Hani dere kenarında söğüt ağacını kesersiniz de, ağacın gövdesinden cılız cılız söğüt ağaçları çıkarda, yazın kavurucu sıcağına kadar hüküm sürer, sonrada kuruyup giderya, biz sosyalistler o durumdayız.
Anlıyoruz ki, bugün devrim olmuyorsa, devrimci mücadele boy vermiyorsa, sizlerin yokluğundandır.
Dünya Bankasından gelen o şişkoya programını uygulatmamıştınızya, uygulatmamıştıkya, hani o özelleştirme programı vardıya, Dünya Bankasından gelirken cebinde getirmişti… İşte ondan bahsediyorum. Sizden sonra hepsini bir bir uyguladı. Ülkeyi emperyalistlerin teknoloji çöplüğü haline getirdi.
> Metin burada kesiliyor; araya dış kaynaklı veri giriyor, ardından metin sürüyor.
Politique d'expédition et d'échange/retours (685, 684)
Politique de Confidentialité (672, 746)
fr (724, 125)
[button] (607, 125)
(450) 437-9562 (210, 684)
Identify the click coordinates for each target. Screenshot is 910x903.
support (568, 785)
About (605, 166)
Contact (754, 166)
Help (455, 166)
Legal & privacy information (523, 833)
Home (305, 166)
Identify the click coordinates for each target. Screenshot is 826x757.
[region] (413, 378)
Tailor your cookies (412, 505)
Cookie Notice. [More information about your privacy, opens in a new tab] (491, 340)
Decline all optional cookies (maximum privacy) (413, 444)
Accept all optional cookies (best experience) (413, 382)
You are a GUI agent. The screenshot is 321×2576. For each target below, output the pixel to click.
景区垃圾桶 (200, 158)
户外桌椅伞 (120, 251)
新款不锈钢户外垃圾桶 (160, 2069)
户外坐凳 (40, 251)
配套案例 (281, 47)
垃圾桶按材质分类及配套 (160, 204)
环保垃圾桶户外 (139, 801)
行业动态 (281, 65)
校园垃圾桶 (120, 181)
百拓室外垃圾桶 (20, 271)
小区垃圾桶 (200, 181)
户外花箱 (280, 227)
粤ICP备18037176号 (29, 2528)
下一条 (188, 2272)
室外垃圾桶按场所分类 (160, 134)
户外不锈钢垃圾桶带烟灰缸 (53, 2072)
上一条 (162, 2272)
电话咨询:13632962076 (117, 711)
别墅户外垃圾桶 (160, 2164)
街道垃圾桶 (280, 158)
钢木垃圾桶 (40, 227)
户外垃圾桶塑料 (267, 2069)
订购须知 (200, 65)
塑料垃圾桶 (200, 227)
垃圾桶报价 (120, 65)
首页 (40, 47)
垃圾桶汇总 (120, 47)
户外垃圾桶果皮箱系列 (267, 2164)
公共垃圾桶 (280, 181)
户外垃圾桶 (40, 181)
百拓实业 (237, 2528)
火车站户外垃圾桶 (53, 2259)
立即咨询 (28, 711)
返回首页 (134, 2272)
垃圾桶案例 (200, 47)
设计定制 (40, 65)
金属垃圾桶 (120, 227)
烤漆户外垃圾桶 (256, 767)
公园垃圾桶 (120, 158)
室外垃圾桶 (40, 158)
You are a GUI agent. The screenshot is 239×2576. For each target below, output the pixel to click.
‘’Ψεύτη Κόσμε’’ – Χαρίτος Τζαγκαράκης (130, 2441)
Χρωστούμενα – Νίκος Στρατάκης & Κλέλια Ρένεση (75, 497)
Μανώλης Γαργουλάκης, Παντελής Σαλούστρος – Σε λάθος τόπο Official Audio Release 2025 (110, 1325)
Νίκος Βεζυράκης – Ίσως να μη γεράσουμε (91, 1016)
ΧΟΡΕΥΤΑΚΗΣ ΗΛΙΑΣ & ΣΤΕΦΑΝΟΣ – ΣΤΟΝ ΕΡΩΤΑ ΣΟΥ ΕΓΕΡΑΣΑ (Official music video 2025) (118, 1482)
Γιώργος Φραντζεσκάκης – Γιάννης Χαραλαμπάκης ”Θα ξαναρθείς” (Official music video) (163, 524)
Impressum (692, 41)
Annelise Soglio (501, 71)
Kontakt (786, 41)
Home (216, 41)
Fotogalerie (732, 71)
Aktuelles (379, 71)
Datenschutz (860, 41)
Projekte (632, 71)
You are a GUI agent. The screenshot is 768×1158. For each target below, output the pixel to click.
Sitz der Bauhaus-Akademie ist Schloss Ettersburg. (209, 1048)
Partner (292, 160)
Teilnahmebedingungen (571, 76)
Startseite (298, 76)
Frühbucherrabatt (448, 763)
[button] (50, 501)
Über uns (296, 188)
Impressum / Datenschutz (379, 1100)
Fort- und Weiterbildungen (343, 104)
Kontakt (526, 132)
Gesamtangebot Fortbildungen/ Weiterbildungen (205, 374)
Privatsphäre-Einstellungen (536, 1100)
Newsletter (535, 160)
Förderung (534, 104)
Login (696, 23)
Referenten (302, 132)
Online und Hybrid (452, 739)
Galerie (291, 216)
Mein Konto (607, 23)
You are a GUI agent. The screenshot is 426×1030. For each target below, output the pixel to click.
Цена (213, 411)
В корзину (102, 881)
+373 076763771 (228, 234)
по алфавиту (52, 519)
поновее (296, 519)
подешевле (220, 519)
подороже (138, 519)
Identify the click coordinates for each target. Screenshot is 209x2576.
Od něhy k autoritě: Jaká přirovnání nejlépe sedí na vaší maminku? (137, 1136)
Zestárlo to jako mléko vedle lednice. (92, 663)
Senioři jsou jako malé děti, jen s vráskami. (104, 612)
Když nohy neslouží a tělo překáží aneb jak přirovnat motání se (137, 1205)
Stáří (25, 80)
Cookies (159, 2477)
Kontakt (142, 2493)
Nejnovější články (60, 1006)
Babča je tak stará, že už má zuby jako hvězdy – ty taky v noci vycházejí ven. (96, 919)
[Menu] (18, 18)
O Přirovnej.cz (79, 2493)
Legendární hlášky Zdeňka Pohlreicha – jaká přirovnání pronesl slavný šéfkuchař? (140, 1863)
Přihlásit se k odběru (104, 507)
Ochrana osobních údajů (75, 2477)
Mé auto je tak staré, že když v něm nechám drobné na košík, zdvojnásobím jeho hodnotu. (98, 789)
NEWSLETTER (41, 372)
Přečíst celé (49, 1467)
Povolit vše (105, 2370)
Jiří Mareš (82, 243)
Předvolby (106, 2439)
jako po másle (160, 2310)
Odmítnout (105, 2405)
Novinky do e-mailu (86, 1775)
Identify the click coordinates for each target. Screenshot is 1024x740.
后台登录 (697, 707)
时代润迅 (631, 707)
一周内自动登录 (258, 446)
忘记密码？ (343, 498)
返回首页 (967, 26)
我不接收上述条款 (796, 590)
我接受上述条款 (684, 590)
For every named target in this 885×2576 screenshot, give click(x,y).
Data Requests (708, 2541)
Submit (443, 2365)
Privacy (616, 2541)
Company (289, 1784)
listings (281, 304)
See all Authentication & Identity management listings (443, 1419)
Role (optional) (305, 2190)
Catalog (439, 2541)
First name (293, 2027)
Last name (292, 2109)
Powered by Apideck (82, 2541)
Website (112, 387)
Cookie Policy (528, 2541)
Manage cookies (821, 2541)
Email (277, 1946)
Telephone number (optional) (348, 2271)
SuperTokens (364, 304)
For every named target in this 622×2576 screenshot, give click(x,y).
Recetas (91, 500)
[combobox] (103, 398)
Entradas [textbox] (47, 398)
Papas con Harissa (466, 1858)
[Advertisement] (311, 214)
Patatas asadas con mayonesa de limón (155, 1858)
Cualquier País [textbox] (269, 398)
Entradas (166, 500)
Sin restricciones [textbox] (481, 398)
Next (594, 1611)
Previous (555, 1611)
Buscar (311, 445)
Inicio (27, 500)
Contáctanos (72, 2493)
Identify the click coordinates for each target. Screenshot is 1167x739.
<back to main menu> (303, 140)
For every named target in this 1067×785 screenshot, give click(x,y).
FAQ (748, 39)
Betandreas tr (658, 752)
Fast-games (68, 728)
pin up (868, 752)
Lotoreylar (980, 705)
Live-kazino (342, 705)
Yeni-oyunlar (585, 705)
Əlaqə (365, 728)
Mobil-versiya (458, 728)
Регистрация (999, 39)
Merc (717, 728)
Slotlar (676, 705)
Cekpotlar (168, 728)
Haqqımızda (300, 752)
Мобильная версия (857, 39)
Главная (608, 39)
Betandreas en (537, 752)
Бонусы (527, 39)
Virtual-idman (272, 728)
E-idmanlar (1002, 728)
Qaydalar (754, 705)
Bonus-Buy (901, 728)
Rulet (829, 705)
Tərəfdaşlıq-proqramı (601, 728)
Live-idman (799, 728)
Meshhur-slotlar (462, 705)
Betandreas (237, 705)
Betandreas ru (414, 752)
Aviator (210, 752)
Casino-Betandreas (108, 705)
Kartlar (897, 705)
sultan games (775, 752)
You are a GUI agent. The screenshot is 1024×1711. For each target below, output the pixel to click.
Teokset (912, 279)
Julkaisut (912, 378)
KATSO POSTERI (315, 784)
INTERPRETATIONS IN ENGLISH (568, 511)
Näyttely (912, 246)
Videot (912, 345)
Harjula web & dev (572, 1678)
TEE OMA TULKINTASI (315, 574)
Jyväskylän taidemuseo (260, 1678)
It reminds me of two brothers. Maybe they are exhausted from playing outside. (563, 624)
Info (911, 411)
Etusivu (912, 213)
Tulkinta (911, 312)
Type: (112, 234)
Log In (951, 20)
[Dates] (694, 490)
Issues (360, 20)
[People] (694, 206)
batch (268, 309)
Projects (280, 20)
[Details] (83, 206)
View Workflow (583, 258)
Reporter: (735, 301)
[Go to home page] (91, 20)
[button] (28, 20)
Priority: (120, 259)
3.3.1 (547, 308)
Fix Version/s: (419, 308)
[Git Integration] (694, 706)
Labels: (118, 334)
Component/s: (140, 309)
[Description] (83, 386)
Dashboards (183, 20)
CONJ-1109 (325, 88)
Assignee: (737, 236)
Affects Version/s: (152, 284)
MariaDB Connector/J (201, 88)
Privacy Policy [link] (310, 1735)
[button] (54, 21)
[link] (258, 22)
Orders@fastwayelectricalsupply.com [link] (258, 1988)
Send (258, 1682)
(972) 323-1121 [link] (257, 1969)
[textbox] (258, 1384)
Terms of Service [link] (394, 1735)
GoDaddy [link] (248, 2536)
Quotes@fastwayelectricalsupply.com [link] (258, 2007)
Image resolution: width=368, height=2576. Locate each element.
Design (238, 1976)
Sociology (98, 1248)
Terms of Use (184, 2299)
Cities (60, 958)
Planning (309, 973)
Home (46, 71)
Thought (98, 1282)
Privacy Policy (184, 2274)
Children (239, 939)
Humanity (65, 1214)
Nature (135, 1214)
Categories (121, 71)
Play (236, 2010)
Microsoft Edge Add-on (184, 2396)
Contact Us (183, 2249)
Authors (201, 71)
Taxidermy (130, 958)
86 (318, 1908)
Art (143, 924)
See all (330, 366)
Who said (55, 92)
Ekonomiyi batıya entegre ederken, kültürel olarak Orta Doğu’ya çevirdi, ülkeyi… Rabıta misyonerliği zirve yaptı. Borç batağına sokulan ülke, emperyalistlere faiz ödemekten belini doğrultamadı. 12 Eylül faşizminin figüran askerleri de, Süleyman Demirel gibi, neredeyse tüm yetkilerini o şişkoya verdiler. Şişko, emperyalistlerin tüm ihtiyaçlarını karşıladı. Onların burada rahat etmeleri için, yapılması gereken ne kadar yasa varsa hepsini yasalaştırdı.
Türk askeri nöbet tuttu, onlar yasa yaptı. Ülkeyi emperyalistlere 12 Eylül faşizminin silahlarının gölgesinde peşkeş çektiler. Bizleri zindanlara doldurarak yaptılar tüm bu yaptıklarını…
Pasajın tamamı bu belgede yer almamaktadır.